Fiber point stress can be plotted as well, but it requires a shell_fiber_loc to be assigned.
[9]:
fig = opsvis.plot_unstruct_responses(
odb_tag=1,
slides=False,
step="absMax",
ele_type="Shell",
resp_type="StressesAtNodes", # nodal stress response, "AtNodes"
resp_dof="sigma11", # sigma11, sigma22, sigma12, sigma13, sigma23
shell_fiber_loc="top", # shell_fiber_loc can be "top", "bottom", or "mid" for shell elements, also int
)
fig.show(jupyter_backend=jupyter_backend)
OPSTOOL :: Loading response data from .opstool.output/RespStepData-1.nc ...
Interacting with Pyvista¶
Since version 1.0.18, opstool provides a function get_unstruct_responses_dataset that returns a pyvista UnstructuredGrid so that you can take advantage of all the functionality on it.
[10]:
import pyvista as pv
[11]:
grid = opsvis.get_unstruct_responses_dataset(
odb_tag=1,
step="absMax",
ele_type="Shell",
resp_type="StressesAtNodes", # nodal stress response, "AtNodes"

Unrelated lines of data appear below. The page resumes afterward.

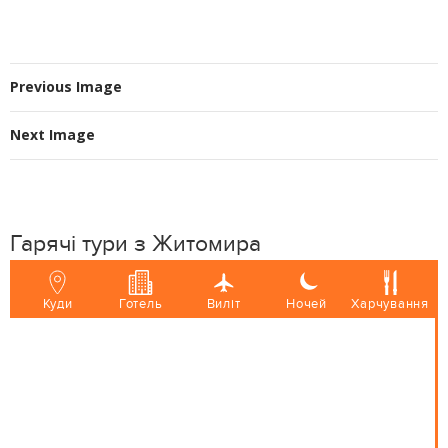
Previous Image
Next Image
Гарячі тури з Житомира
Куди
Готель
Виліт
Ночей
Харчування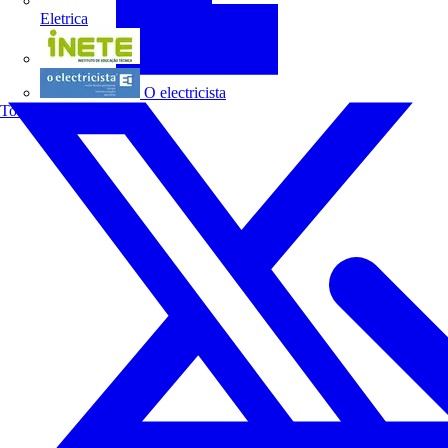
Eletrica
INETE
O electricista
Todos os parceiros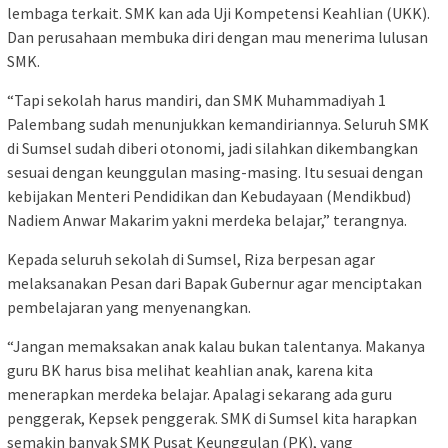
lembaga terkait. SMK kan ada Uji Kompetensi Keahlian (UKK).
Dan perusahaan membuka diri dengan mau menerima lulusan
SMK.
“Tapi sekolah harus mandiri, dan SMK Muhammadiyah 1
Palembang sudah menunjukkan kemandiriannya. Seluruh SMK
di Sumsel sudah diberi otonomi, jadi silahkan dikembangkan
sesuai dengan keunggulan masing-masing. Itu sesuai dengan
kebijakan Menteri Pendidikan dan Kebudayaan (Mendikbud)
Nadiem Anwar Makarim yakni merdeka belajar,” terangnya.
Kepada seluruh sekolah di Sumsel, Riza berpesan agar
melaksanakan Pesan dari Bapak Gubernur agar menciptakan
pembelajaran yang menyenangkan.
“Jangan memaksakan anak kalau bukan talentanya. Makanya
guru BK harus bisa melihat keahlian anak, karena kita
menerapkan merdeka belajar. Apalagi sekarang ada guru
penggerak, Kepsek penggerak. SMK di Sumsel kita harapkan
semakin banyak SMK Pusat Keunggulan (PK), yang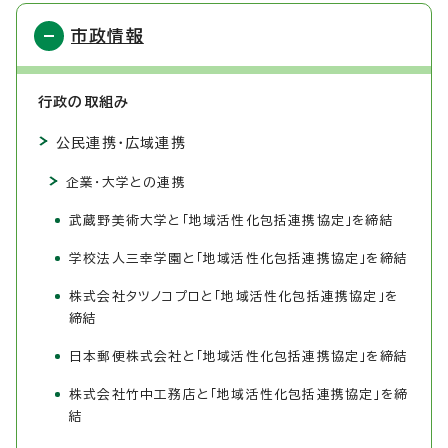
市政情報
行政の取組み
公民連携・広域連携
企業・大学との連携
武蔵野美術大学と「地域活性化包括連携協定」を締結
学校法人三幸学園と「地域活性化包括連携協定」を締結
株式会社タツノコプロと「地域活性化包括連携協定」を
締結
日本郵便株式会社と「地域活性化包括連携協定」を締結
株式会社竹中工務店と「地域活性化包括連携協定」を締
結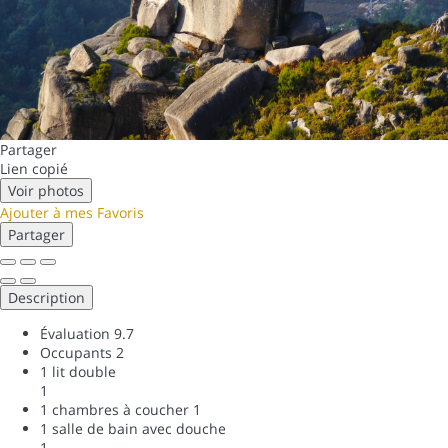
Partager
Lien copié
Voir photos
Ajouter à mes Favoris
Partager
Description
Évaluation
9.7
Occupants
2
1 lit double
1
1 chambres à coucher
1
1 salle de bain avec douche
1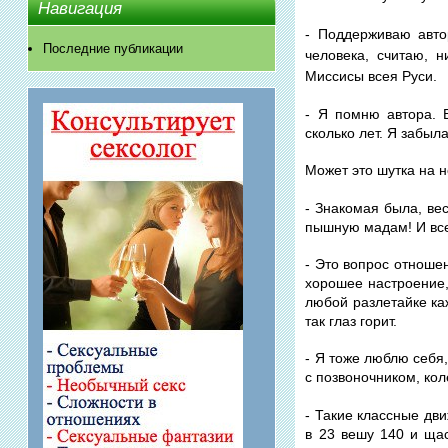
Навигация
- Поддерживаю авто
Последние публикации
человека, считаю, 
Миссисы всея Руси.
- Я помню автора. В
сколько лет. Я забыл
Может это шутка на н
- Знакомая была, ве
пышную мадам! И все
- Это вопрос отношен
хорошее настроение, г
любой разлетайке каже
так глаз горит.
- Я тоже люблю себя,
с позвоночником, кол
- Такие классные дви
в 23 вешу 140 и щас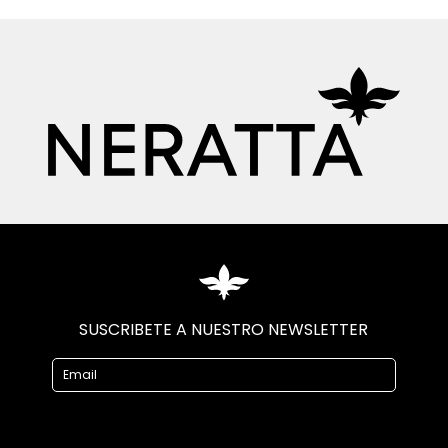
SUSCRIBETE A NUESTRO NEWSLETTER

resp_dof="sigma11", # sigma11, sigma22, sigma12, sigma13, sigma23
shell_fiber_loc="top", # shell_fiber_loc can be "top", "bottom", or "mid" for shell elements, also int
)
OPSTOOL :: Loading response data from .opstool.output/RespStepData-1.nc ...
[12]:
print(grid)
print("--" * 20)
print(grid.active_scalars_name)
UnstructuredGrid (0x1888f77eaa0)
N Cells: 100
N Points: 121
X Bounds: 0.000e+00, 6.000e+03
Y Bounds: 0.000e+00, 0.000e+00
Z Bounds: 0.000e+00, 3.000e+03
N Arrays: 1
----------------------------------------
StressesAtNodes
[13]:
grid.plot(jupyter_backend=jupyter_backend, show_edges=True, cmap="viridis_r", show_scalar_bar=True)
Plot Over Line¶
[14]:
grid.bounds
[14]:
(0.0, 6000.0, 0.0, 0.0, 0.0, 3000.0)
[15]:
a = [0, 0, 0]
b = [6000, 0, 3000] # A line from (0, 0, 0) to (0, 0, 1)
# Preview how this line intersects this mesh
line = pv.Line(a, b)
p = pv.Plotter()
p.add_mesh(grid, style="wireframe", color="w")
p.add_mesh(line, color="b")
p.show(jupyter_backend=jupyter_backend)
[16]:
grid.plot_over_line(a, b)
More details can be found in the PyVista Examples.